Ende dieses Jahres, genauer genommen am 25. Dezember, wird die mittlerweile zur Metal-Institution herangewachsene Band Iron Maiden ihr 40stes Jubiläum feiern. Und eigentlich gäbe es jetzt Unmengen an Geschichten und Hintergrundwissen über dieses Phänomen zu berichten. Doch dafür empfiehlt sich wärmstens die DVD "The History of Iron Maiden Part 1: The Early Days" und die jeweiligen Doku-Fortsetzungen auf den DVDs "Live After Death" und "Maiden England '88" oder ganz einfach der Film "Flight 666".

Spricht man von Iron Maiden, herrscht zumindest in der Metal-Szene Ehrfurcht und allgemein im Musikbusiness Respekt. Ganze drei Dekaden hat man die Rockmusik verblüfft, begeistert, geprägt und mit unsterblichen Songs beschenkt. Generationen von Bands berufen sich auf die Eisernen Jungfrauen als ihr musikalisches Erbe und Maskottchen Eddie ziert nicht nur die Albumcover und ist während den Live-Shows ein wichtiger optischer Bestandteil, sondern geniesst auf der ganzen Welt Kultstatus.

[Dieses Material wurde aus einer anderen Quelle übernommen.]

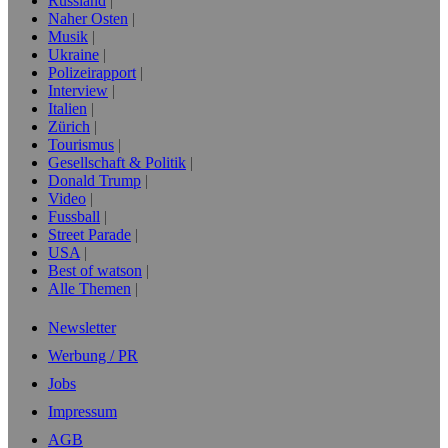
Russland
Naher Osten
Musik
Ukraine
Polizeirapport
Interview
Italien
Zürich
Tourismus
Gesellschaft & Politik
Donald Trump
Video
Fussball
Street Parade
USA
Best of watson
Alle Themen
Newsletter
Werbung / PR
Jobs
Impressum
AGB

Gibt es eigentlich etwas, was über Iron Maiden noch nicht erzählt wurde? Ach ja, das neue Album... Fünf Jahre liegen zwischen dem letzten Studio-Output "The Final Frontier" und dem heiss erwarteten "The Book of Souls". Fünf Jahre, während denen die mittlerweile an die 60 Lenzen klopfenden Herren einerseits mit der "The Final Frontier" Promo-Tour und zuletzt mit der beliebten und äusserst erfolgreichen Retro-Tour "Maiden England" die ganze Welt bereisten. Die Welt hat noch nicht genug Eisen, Alt und Jung feiern die immer noch motivierten und spielfreudigen Mannen, bis anfangs 2015 eine Nachricht die Metal-Welt in Atem hält: Bei Frontmann Bruce Dickinson wird ein Tumor auf der Zunge diagnostiziert - er unterzieht sich einer entsprechenden Behandlung. Das Album ist zwar bereits im Kasten, doch die Band beschliesst, den weiteren Prozess zu unterbrechen, bis über Dickinsons Zustand eine definitive Diagnose gegeben werden kann. Erst die erlösende Botschaft des besiegten Tumors führt die Herren wieder ins Studio, wo noch der letzte Schliff und schliesslich die Bekanntgabe des Releasedatums gegeben werden. Doch bereits beim Erscheinen der Vorab-Single 'Speed of Light' wurden die vielen Begeisterungsstürme durch das Gemecker der ewig Unzufriedenen getrübt.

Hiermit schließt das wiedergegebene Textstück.